1. YAZARLAR

  2. İslam Özkan

  3. İsrail'in Lübnan Fiyaskosu

İsrail'in Lübnan Fiyaskosu

Haziran 1996A+A-

Dünyanın en iyi askeri teknolojisine ve istihbarat gücüne sahip İsrail 'Gazap Üzümleri' adını verdiği operasyon sonunda Lübnan'da belirlediği başlıca hedeflerin hiçbirine ulaşamayarak zelil bir biçimde ateşkesi kabul etmek zorunda kaldı.
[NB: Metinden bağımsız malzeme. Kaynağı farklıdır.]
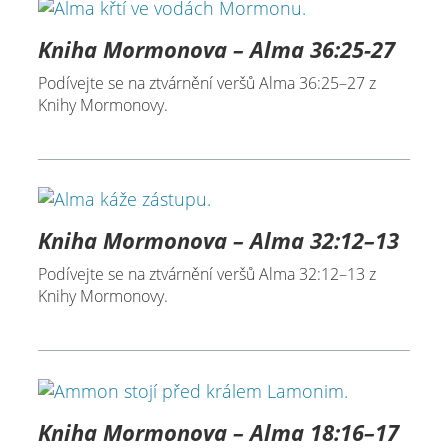
Kniha Mormonova – Alma 36:25-27
Podívejte se na ztvárnění veršů Alma 36:25–27 z
Knihy Mormonovy.
Kniha Mormonova – Alma 32:12–13
Podívejte se na ztvárnění veršů Alma 32:12–13 z
Knihy Mormonovy.
Kniha Mormonova – Alma 18:16–17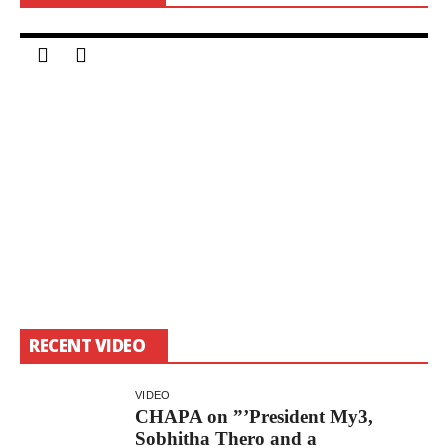
3, 2018
S
RECENT VIDEO
VIDEO
CHAPA on ”’President My3,
Sobhitha Thero and a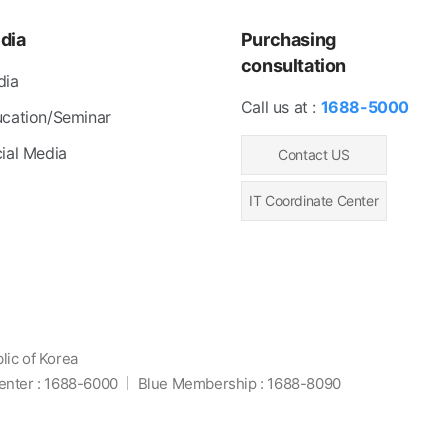
dia
Purchasing
consultation
dia
Call us at :
1688-5000
cation/Seminar
ial Media
Contact US
IT Coordinate Center
ic of Korea
nter : 1688-6000
Blue Membership : 1688-8090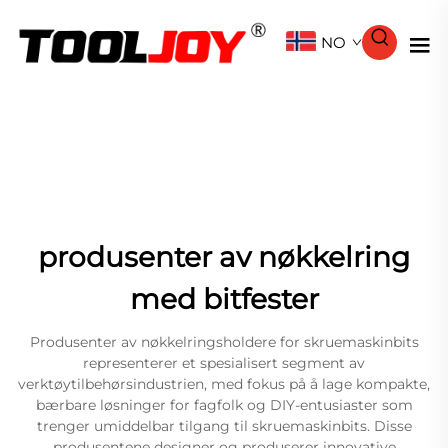
NO
produsenter av nøkkelring
med bitfester
Produsenter av nøkkelringsholdere for skruemaskinbits
representerer et spesialisert segment av
verktøytilbehørsindustrien, med fokus på å lage kompakte,
bærbare løsninger for fagfolk og DIY-entusiaster som
trenger umiddelbar tilgang til skruemaskinbits. Disse
produsentene designer og produserer innovative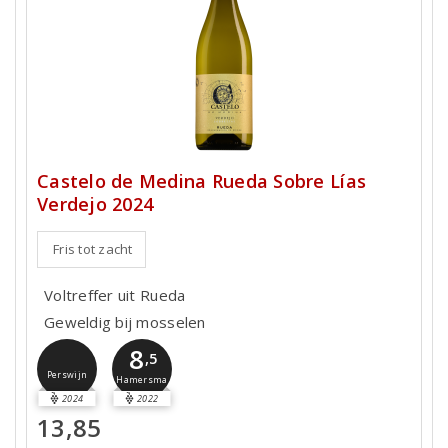
Castelo de Medina Rueda Sobre Lías
Verdejo 2024
Fris tot zacht
Voltreffer uit Rueda
Geweldig bij mosselen
8
,5
Perswijn
Hamersma
2024
2022
13,85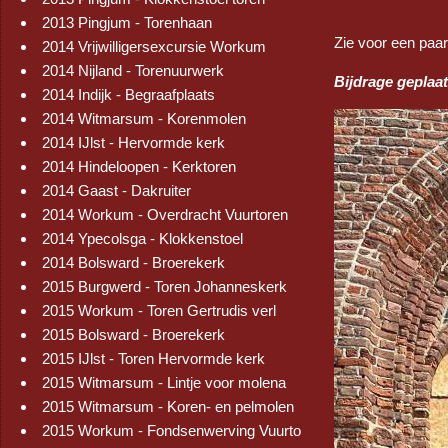
2013 Pingjum - Torenhaan
Zie voor een paar
2014 Vrijwilligersexcursie Workum
2014 Nijland - Torenuurwerk
Bijdrage geplaat
2014 Indijk - Begraafplaats
2014 Witmarsum - Korenmolen
2014 IJlst - Hervormde kerk
2014 Hindeloopen - Kerktoren
2014 Gaast - Dakruiter
2014 Workum - Overdracht Vuurtoren
2014 Ypecolsga - Klokkenstoel
2014 Bolsward - Broerekerk
2015 Burgwerd - Toren Johanneskerk
2015 Workum - Toren Gertrudis verl
2015 Bolsward - Broerekerk
2015 IJlst - Toren Hervormde kerk
2015 Witmarsum - Lintje voor molena
2015 Witmarsum - Koren- en pelmolen
2015 Workum - Fondsenwerving Vuurto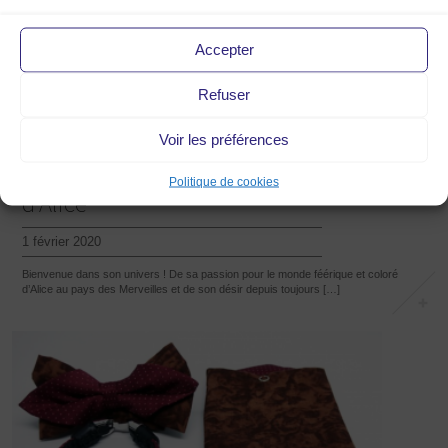
Accepter
Refuser
Voir les préférences
Les Pompons
Politique de cookies
d’Alice
1 février 2020
Bienvenue dans son univers ! De sa passion pour le monde féérique et coloré
d’Alice au pays des Merveilles et de son désir depuis toujours […]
Ateşkesten sadece 78 saat sonra Hizbullah İsrail'in tek taraflı ilan ettiği sözde güvenlik bölgesine saldırı düzenledi ve yağdırdığı bombalar sonucunda beş İsrail askeri yaralandı.

Amerikan-İsrail Planı

Amerika'nın hesabi Peres üzerine kuruluydu. Likud'un İsrail'deki seçimleri kazanması, barış sürecinin sıfırdan başlayacağı anlamına gelmiyorsa da İşçi Partisi'nin Amerika'ya gösterdiği esnekliğin aynısını da göstermesi zordu. Bu yüzden Peres'in seçimleri mutlaka kazanması gerekiyordu.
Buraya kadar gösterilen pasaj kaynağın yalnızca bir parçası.